Il Giuramento di Ippocrate
Il Giuramento di Ippocrate è un giuramento attribuito a Ippocrate, medico della Grecia antica, che contiene gli obblighi morali di un medico nell’esercizio della sua professione. Molti dei principi di questo giuramento sono validi ancora oggi, come il mantenimento del segreto professionale o il divieto delle relazioni intime con i pazienti.
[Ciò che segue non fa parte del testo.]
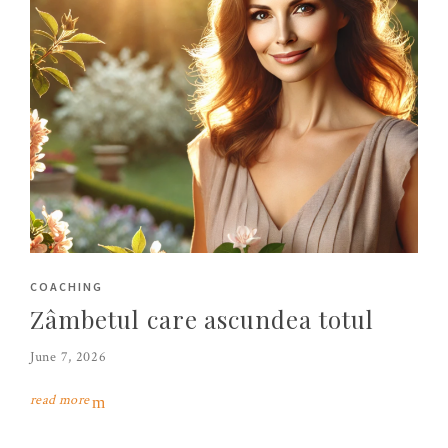
COACHING
Zâmbetul care ascundea totul
June 7, 2026
read more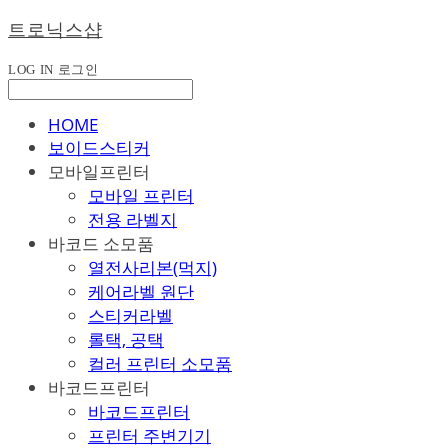
트로닉스샵
LOG IN
로그인
HOME
보이드스티커
모바일프린터
모바일 프린터
전용 라벨지
바코드 소모품
열전사리본(먹지)
케어라벨 원단
스티커라벨
롤택, 공택
컬러 프린터 소모품
바코드프린터
바코드프린터
프린터 주변기기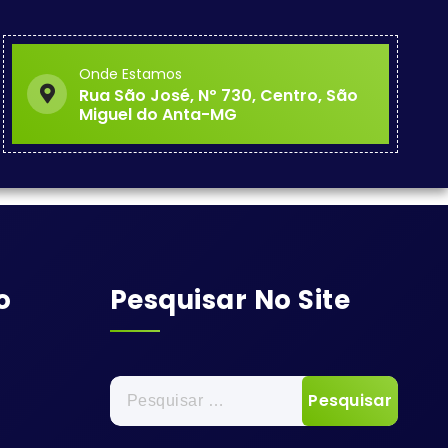
Onde Estamos
Rua São José, Nº 730, Centro, São
Miguel do Anta-MG
o
Pesquisar No Site
Pesquisar
por: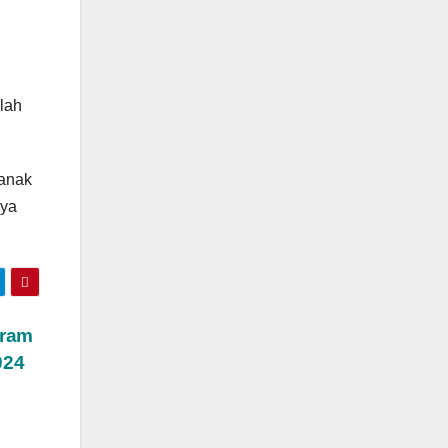
elah
-anak
nya
gram
024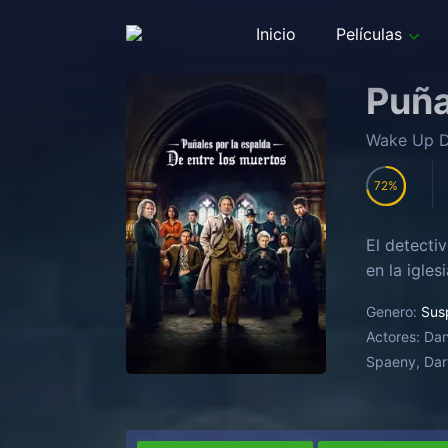
Inicio
Películas
Puña
Wake Up D
72
El detecti
en la igle
Genero:
Sus
Actores:
Dan
Spaeny, Dar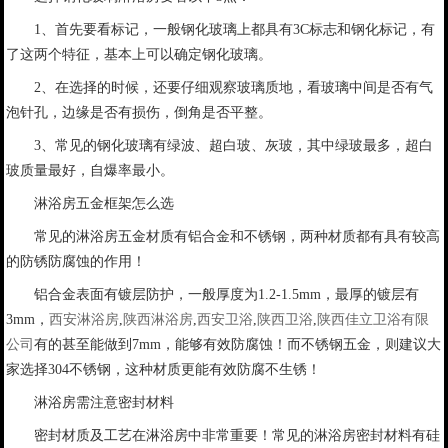
1、首先要看标记，一般钢化玻璃上都具有3C标志和钢化标记，有
了这两个特征，基本上可以确定钢化玻璃。
2、在选择的时候，还要仔细观察玻璃质地，看玻璃中间是否有气
泡针孔，边缘是否有损伤，倒角是否平整。
3、常见的钢化玻璃有绿波、超白玻、灰玻，其中绿玻最多，超白
玻质量最好，自爆率最小。
淋浴房五金框架怎么选
常见的淋浴房五金材质有铝合金和不锈钢，两种材质都有具有较高
的防锈防腐蚀的作用！
铝合金表面有镀层防护，一般厚度为1.2-1.5mm，最厚的镀层有
3mm，
西安淋浴房
,
陕西淋浴房
,
西安卫浴
,
陕西卫浴
,
陕西佳立卫浴有限
公司
有的甚至能做到7mm，能够有效防腐蚀！而不锈钢五金，则建议大
家选择304不锈钢，这种材质更能有效防腐不生锈！
淋浴房需注意密封材料
密封材质及工艺在淋浴房中非常重要！常见的淋浴房密封材料有硅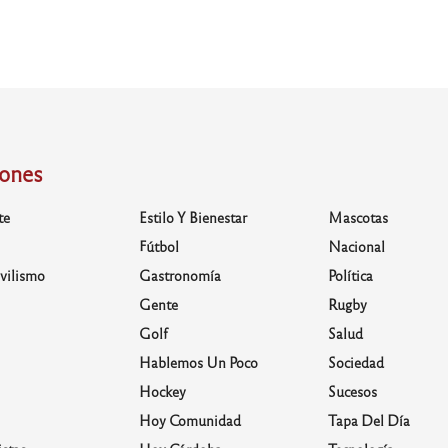
iones
te
Estilo Y Bienestar
Mascotas
Fútbol
Nacional
vilismo
Gastronomía
Política
Gente
Rugby
Golf
Salud
Hablemos Un Poco
Sociedad
Hockey
Sucesos
Hoy Comunidad
Tapa Del Día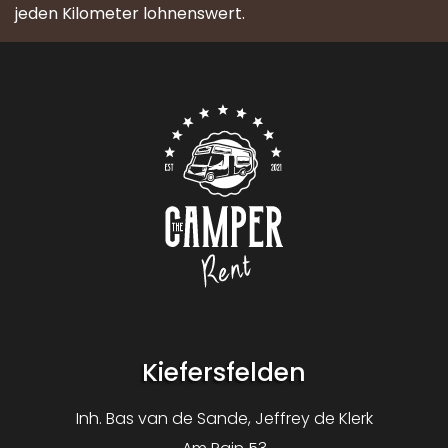
jeden Kilometer lohnenswert.
Contact
Logo The Camper Rent
Kiefersfelden
Inh. Bas van de Sande, Jeffrey de Klerk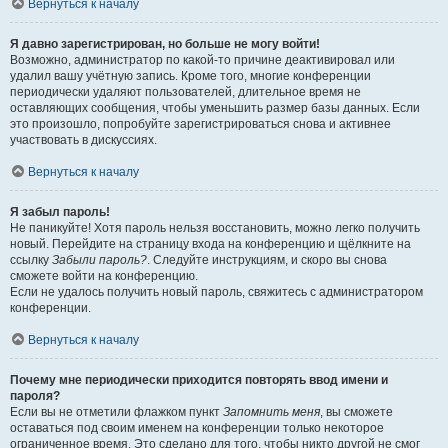
Вернуться к началу
Я давно зарегистрирован, но больше не могу войти!
Возможно, администратор по какой-то причине деактивировал или
удалил вашу учётную запись. Кроме того, многие конференции
периодически удаляют пользователей, длительное время не
оставляющих сообщения, чтобы уменьшить размер базы данных. Если
это произошло, попробуйте зарегистрироваться снова и активнее
участвовать в дискуссиях.
Вернуться к началу
Я забыл пароль!
Не паникуйте! Хотя пароль нельзя восстановить, можно легко получить
новый. Перейдите на страницу входа на конференцию и щёлкните на
ссылку
Забыли пароль?
. Следуйте инструкциям, и скоро вы снова
сможете войти на конференцию.
Если не удалось получить новый пароль, свяжитесь с администратором
конференции.
Вернуться к началу
Почему мне периодически приходится повторять ввод имени и
пароля?
Если вы не отметили флажком пункт
Запомнить меня
, вы сможете
оставаться под своим именем на конференции только некоторое
ограниченное время. Это сделано для того, чтобы никто другой не смог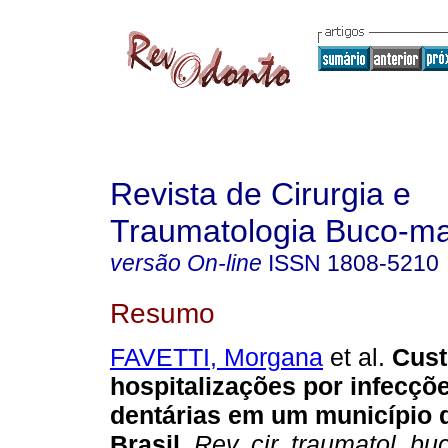
Revista de Cirurgia e
Traumatologia Buco-max
versão On-line
ISSN
1808-5210
Resumo
FAVETTI, Morgana
et al.
Cust
hospitalizações por infecçõe
dentárias em um município 
Brasil
.
Rev. cir. traumatol. bu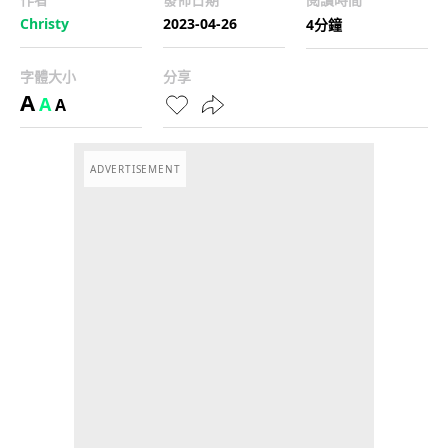
Christy
2023-04-26
4分鐘
字體大小
分享
A
A
A
ADVERTISEMENT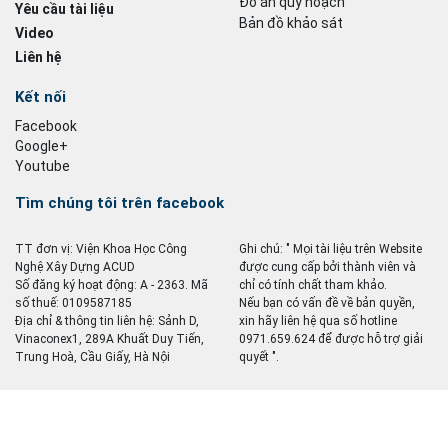
Đồ án quy hoạch
Yêu cầu tài liệu
Bản đồ khảo sát
Video
Liên hệ
Kết nối
Facebook
Google+
Youtube
Tìm chúng tôi trên facebook
TT đơn vị: Viện Khoa Học Công
Ghi chú: " Mọi tài liệu trên Website
Nghệ Xây Dựng ACUD
được cung cấp bởi thành viên và
Số đăng ký hoạt động: A - 2363. Mã
chỉ có tính chất tham khảo.
số thuế: 0109587185
Nếu bạn có vấn đề về bản quyền,
Địa chỉ & thông tin liên hệ: Sảnh D,
xin hãy liên hệ qua số hotline
Vinaconex1, 289A Khuất Duy Tiến,
0971.659.624 để được hỗ trợ giải
Trung Hoà, Cầu Giấy, Hà Nội
quyết ".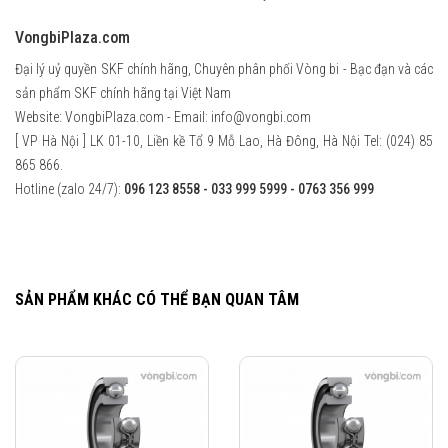
VongbiPlaza.com
Đại lý uỷ quyền SKF chính hãng, Chuyên phân phối Vòng bi - Bạc đạn và các
sản phẩm SKF chính hãng tại Việt Nam
Website: VongbiPlaza.com - Email:
info@vongbi.com
[ VP Hà Nội ] LK 01-10, Liền kề Tổ 9 Mỗ Lao, Hà Đông, Hà Nội Tel: (024) 85
865 866.
Hotline (zalo 24/7):
096 123 8558 - 033 999 5999 - 0763 356 999
SẢN PHẨM KHÁC CÓ THỂ BẠN QUAN TÂM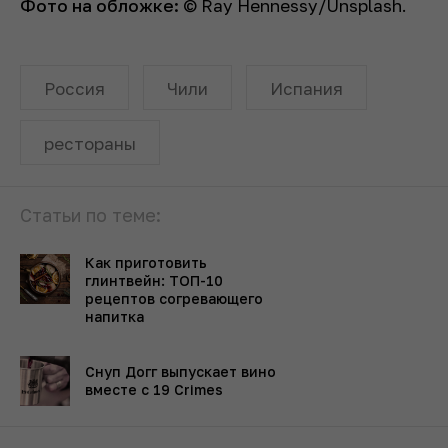
Фото на обложке:
© Ray Hennessy/Unsplash.
Россия
Чили
Испания
рестораны
Статьи по теме:
Как приготовить
глинтвейн: ТОП-10
рецептов согревающего
напитка
Снуп Догг выпускает вино
вместе с 19 Crimes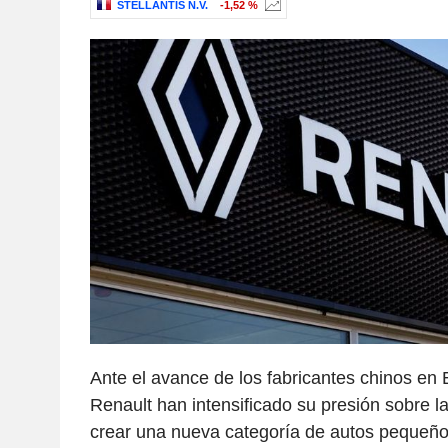
STELLANTIS N.V.
-1,52 %
Ante el avance de los fabricantes chinos en E
Renault han intensificado su presión sobre 
crear una nueva categoría de autos pequeñ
Gli altri sono argomenti controversi, come ad esempio il divieto di aborto o dell’eutanasia.
• “Giuro per Apollo medico e per Asclepio e per Igea e per Panacea e per tutti gli dèi e le dee, chiamandoli a testimoni che adempirò secondo le mie forze e il mio giudizio questo giuramento e questo patto scritto.
• Terrò chi mi ha insegnato questa tecnica in conto di genitore e dividerò con lui i miei beni, e se avrà bisogno lo metterò a parte dei miei averi in cambio del debito contratto con lui, e considerò i suoi figli come fratelli, e insegnerò loro questa tecnica se vorranno apprenderla, senza richiedere compensi né patti scritti.
• Metterò a parte dei precetti e degli insegnamenti orali e di tutto ciò che ho appreso i miei figli e i figli del mio maestro e i discepoli che avranno sottoscritto il patto e prestato il giuramento medico, ma nessun altro.
• Sceglierò il regime per il bene dei malati secondo le mie forze e il mio giudizio, e mi asterrò dal recar danno e offesa.
• Non somministrerò a nessuno, neppure se richiesto, alcun farmaco mortale, e non prenderò mai un'iniziativa del genere; e neppure fornirò mai a una donna un mezzo per procurare l'aborto.
• Conserverò pia e pura la mia vita e la mia tecnica.
• Non opererò neppure chi soffre di calcoli, ma cederò il posto a chi è esperto di questa pratica. In tutte le case che visiterò entrerò per il bene dei malati, astenendomi ad ogni offesa e da ogni danno volontario, e soprattutto da atti sessuali sul corpo delle donne e degli uomini, sia liberi che servi.
• Tutto ciò ch'io vedrò e ascolterò nell'esercizio della mia professione, o anche al di fuori della professione nei miei contatti con gli uomini, e che non dev'essere riferito ad altri, lo tacerò considerandolo cosa segreta.
• Se adempirò a questo giuramento e non lo tradirò, possa io godere dei frutti della vita e della tecnica, stimato in perpetuo da tutti gli uomini; se lo trasgredirò e spergiurerò, possa toccarmi tutto il contrario.